Après un bref rappel historique, cartes de classes à l'appui, de l'Europe et l'Allemagne depuis 1945, une projection de diapositives a montré le mur sous tous ses aspects.
Les plus terribles : grilles, batteries anti-chars, vopos guettant en haut des miradors ou croix en bois à la mémoire des personnes abattues depuis 1961, année de la construction du mur...
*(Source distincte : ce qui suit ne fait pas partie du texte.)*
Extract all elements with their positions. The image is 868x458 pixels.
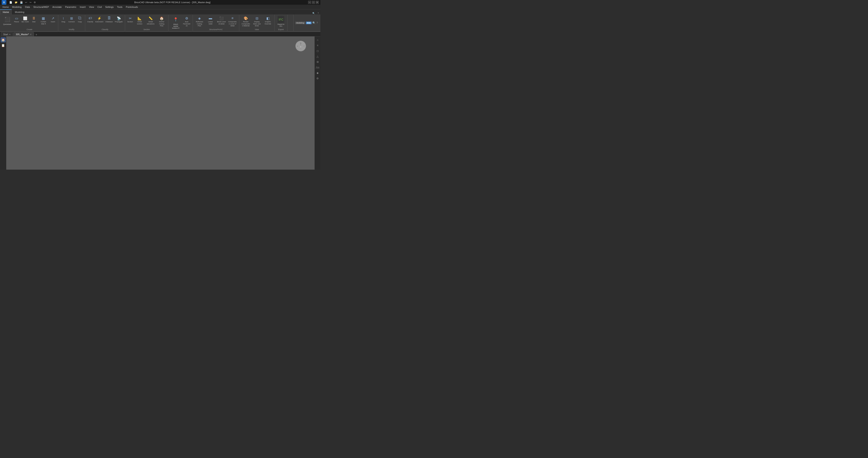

Les plus cocasses : une chèvre broutant paisiblement au pied du mur, dans un terrain vague transformé en prairie, un escalier - type rampe d'accès aux avions - permettant aux touristes de scruter à quoi ressemble l'Est...
Les plus artistiques enfin : ces milliers de graffitis et de fresques sur le côté ouest du mur, « des fresques qui changaient tout le temps », explique Günter. « On passait un jour, il y avait une fresque bleue. Le lendemain, il y en avait une différente peinte sur la première. »
Dernier axe de la projection de diapos, la folle nuit de la liberté le 9 novembre, la foule à Check Point Charlie, le point de passage entre l'Ouest et l'Est, les Trabant arrivant par centaines à l'Ouest, la joie sur les visages. Un débat a suivi la projection de diapositives. Thèmes abordés : l'unification, le devenir économique de l'Allemagne, l'avenir des pays de l'Est ou- de la Communauté européenne. En juin prochain, des élèves de l'école des Taneries iront rendre visite à leurs copains de Berlin. Ils pourront voir de près ce qui est désormais un monument de l'histoire de la Guerre Froide.